### [Assignment]
Lines from the entries below that hold "zariadení" form the answer; copy all of them.

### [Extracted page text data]
┄┄┄┄┄┄
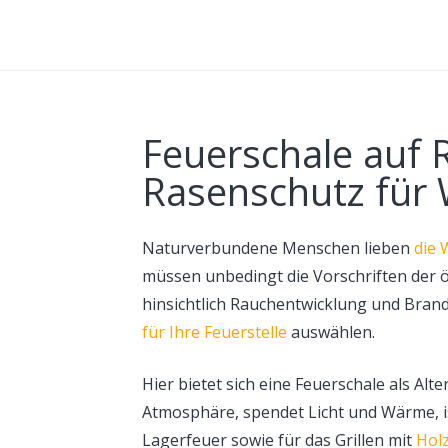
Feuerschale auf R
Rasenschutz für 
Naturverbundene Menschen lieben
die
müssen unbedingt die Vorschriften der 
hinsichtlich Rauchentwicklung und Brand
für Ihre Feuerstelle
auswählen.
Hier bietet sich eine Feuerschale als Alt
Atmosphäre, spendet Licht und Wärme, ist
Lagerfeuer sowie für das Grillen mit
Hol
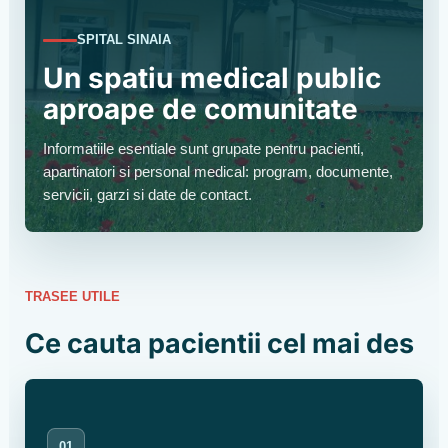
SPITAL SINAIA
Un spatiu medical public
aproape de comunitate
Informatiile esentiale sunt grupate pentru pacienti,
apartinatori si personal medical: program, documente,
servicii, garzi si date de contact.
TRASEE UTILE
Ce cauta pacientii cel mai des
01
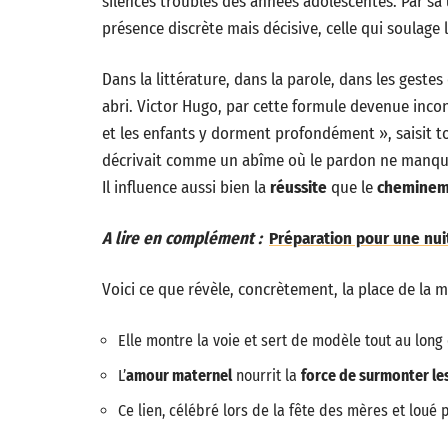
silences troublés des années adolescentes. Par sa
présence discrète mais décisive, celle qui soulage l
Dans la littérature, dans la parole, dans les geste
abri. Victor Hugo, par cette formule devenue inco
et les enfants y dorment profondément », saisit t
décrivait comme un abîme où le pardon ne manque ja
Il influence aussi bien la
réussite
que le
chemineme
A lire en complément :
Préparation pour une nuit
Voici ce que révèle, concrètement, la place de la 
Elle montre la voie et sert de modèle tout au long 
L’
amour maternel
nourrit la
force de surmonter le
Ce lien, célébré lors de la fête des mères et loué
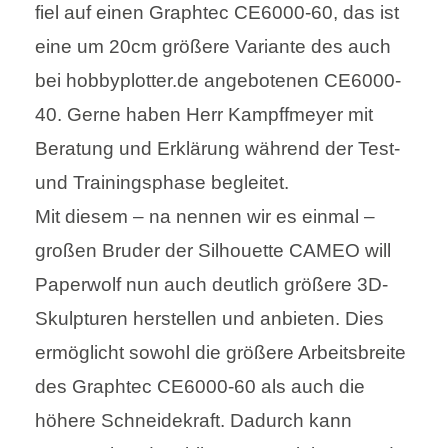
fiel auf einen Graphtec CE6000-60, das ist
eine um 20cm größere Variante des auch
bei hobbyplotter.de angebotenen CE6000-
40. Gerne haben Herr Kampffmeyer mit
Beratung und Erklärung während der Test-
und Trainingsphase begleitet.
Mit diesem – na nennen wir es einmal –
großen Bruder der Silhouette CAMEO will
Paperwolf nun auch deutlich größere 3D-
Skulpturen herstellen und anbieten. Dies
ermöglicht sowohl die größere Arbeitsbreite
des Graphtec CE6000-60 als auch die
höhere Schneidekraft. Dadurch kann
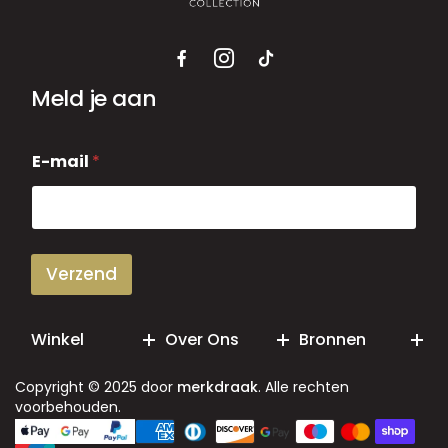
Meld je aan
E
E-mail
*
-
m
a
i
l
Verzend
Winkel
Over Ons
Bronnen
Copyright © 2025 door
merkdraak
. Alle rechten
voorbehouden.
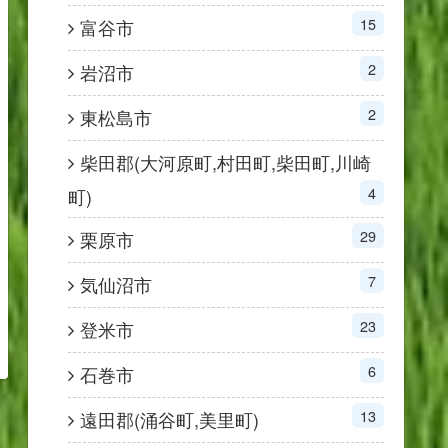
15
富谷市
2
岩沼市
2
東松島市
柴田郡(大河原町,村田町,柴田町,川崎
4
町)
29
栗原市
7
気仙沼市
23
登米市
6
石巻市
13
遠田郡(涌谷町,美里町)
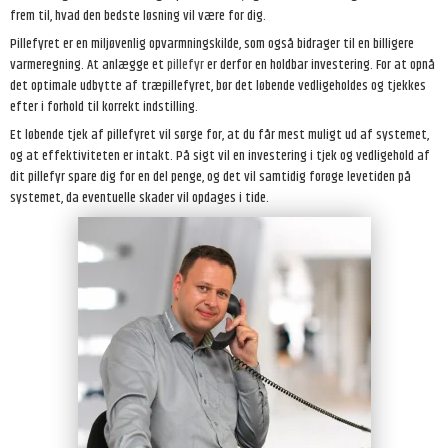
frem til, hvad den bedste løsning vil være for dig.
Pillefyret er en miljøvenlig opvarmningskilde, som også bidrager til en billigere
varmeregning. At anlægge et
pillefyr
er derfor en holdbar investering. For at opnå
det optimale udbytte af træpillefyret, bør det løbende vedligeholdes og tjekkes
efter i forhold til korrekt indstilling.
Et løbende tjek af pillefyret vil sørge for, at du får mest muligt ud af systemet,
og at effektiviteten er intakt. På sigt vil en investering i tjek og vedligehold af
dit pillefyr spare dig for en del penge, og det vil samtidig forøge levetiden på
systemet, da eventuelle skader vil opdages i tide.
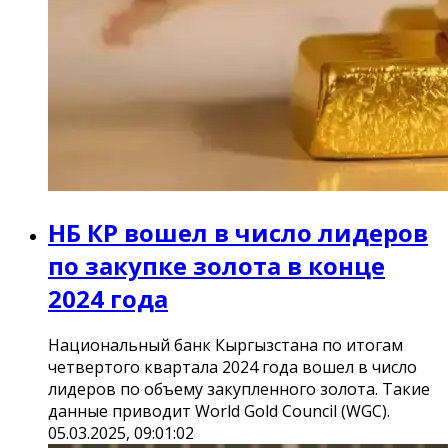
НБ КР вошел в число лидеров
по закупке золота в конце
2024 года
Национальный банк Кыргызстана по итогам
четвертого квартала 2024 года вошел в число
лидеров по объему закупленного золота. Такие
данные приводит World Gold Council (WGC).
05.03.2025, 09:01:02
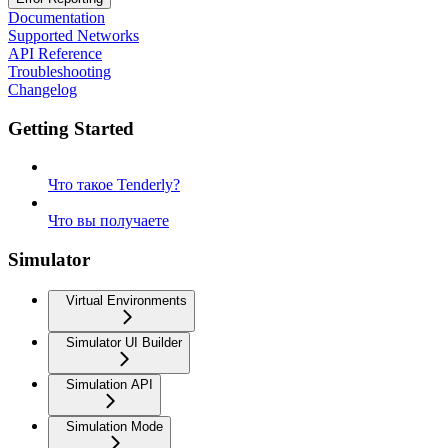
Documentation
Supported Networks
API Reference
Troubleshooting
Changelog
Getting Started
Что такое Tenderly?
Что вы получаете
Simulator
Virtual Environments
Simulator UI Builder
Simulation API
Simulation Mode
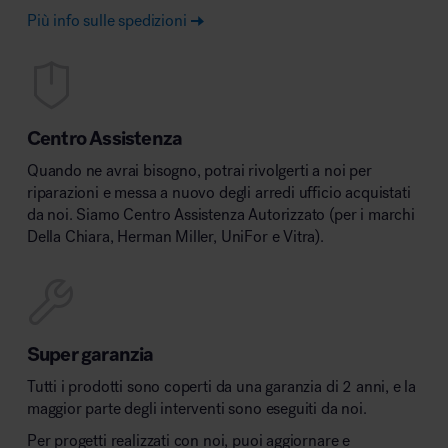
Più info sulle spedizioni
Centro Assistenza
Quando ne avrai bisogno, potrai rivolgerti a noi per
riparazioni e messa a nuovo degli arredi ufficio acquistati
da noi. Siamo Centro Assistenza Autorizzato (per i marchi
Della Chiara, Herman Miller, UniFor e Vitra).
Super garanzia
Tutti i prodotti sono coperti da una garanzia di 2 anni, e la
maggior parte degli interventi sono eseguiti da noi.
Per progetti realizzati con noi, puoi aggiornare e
┄┄┄┄┄┄
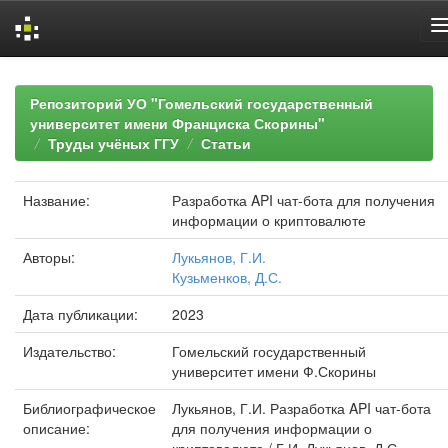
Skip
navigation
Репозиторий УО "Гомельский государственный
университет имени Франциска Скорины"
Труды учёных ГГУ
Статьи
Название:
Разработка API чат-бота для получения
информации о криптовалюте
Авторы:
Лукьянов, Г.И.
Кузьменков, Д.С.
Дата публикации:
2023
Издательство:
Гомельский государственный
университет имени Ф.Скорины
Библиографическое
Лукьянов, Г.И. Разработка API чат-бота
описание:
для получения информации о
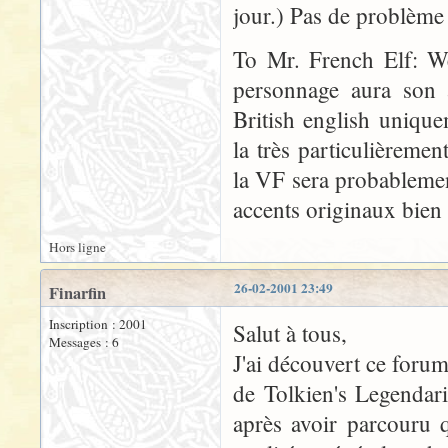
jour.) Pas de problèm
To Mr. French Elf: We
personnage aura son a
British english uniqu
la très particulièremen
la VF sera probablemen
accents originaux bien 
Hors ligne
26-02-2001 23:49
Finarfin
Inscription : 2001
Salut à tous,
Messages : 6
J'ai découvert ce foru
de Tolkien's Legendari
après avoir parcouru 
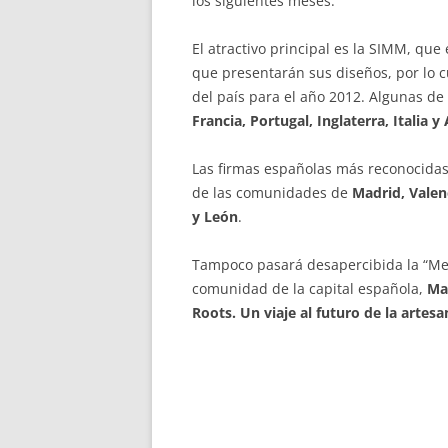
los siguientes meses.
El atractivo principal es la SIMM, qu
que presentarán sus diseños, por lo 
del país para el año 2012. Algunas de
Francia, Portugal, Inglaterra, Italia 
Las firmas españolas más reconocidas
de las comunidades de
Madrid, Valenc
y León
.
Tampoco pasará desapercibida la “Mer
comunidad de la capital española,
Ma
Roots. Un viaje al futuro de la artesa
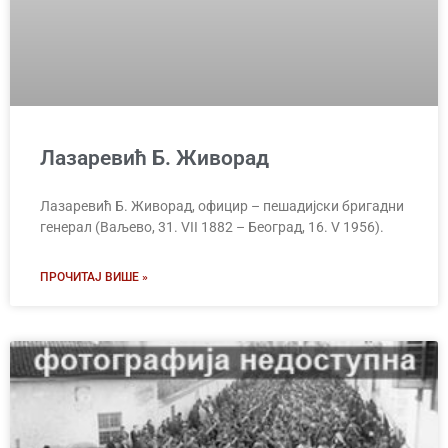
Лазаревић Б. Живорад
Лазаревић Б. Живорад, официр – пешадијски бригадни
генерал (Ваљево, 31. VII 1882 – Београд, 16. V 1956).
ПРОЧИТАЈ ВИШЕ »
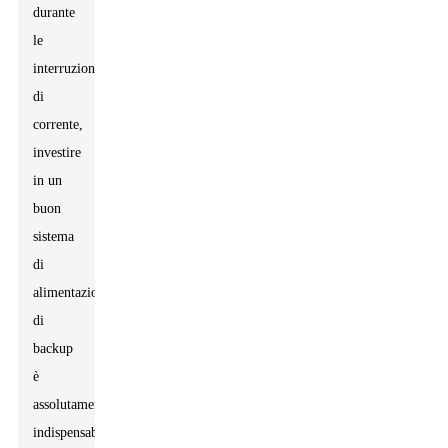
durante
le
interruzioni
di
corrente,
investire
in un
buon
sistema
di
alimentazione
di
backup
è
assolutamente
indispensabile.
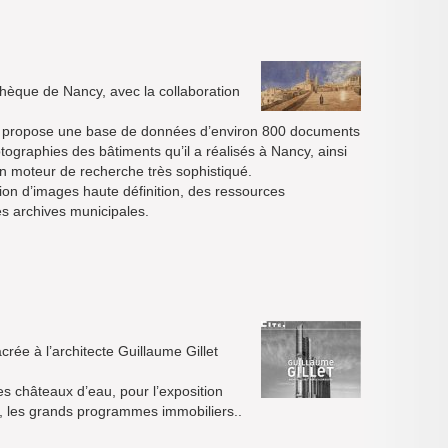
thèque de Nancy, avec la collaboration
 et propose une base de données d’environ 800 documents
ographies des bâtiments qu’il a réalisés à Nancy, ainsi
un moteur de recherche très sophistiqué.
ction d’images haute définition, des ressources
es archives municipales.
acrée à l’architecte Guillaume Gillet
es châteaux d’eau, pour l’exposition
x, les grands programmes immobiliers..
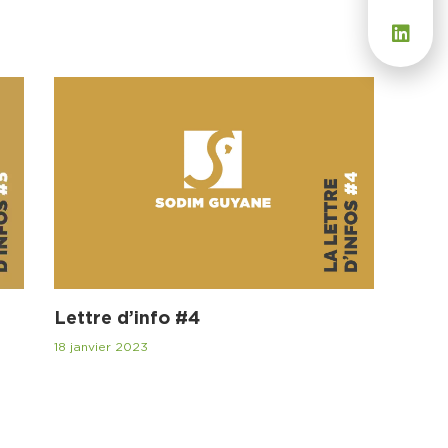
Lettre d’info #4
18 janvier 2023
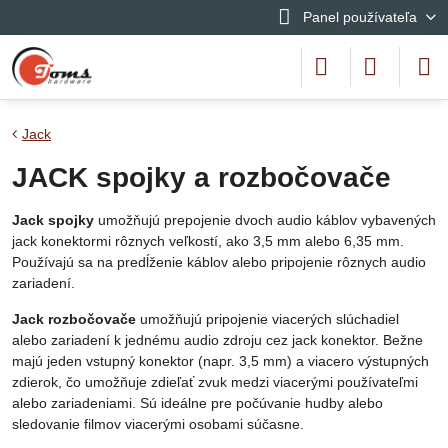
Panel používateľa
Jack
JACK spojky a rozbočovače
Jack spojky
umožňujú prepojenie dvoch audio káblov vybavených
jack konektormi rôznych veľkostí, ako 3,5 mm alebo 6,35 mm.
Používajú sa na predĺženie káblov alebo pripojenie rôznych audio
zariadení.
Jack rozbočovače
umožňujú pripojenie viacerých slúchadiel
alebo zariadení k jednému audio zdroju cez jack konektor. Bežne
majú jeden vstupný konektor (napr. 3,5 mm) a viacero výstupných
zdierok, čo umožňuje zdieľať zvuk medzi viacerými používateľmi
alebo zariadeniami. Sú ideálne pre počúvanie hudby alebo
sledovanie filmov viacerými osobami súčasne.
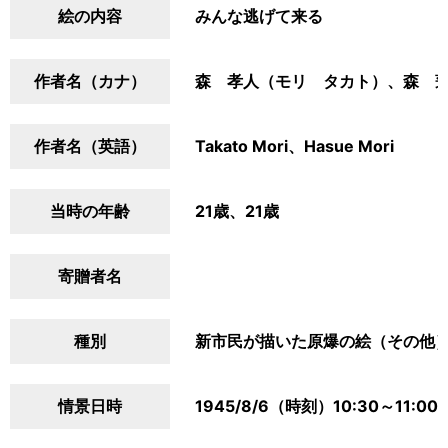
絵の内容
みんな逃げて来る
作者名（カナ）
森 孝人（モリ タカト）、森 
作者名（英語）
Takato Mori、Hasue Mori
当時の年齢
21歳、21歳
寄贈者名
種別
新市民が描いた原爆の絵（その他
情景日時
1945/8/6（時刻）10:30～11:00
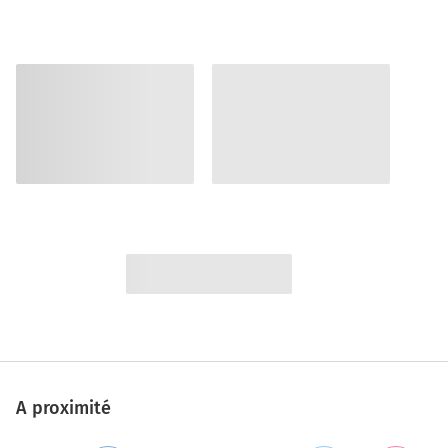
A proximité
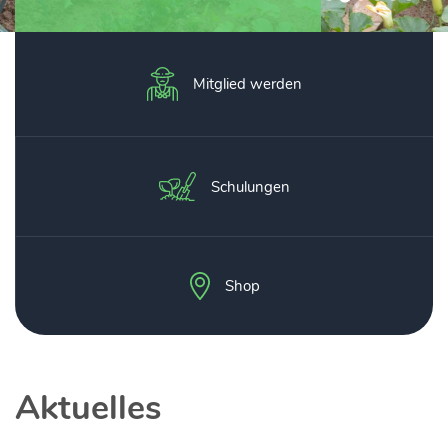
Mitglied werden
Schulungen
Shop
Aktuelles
┄┄┄┄┄┄
### [Answer]
zariadení.
alebo zariadení k jednému audio zdroju cez jack konektor. Bežne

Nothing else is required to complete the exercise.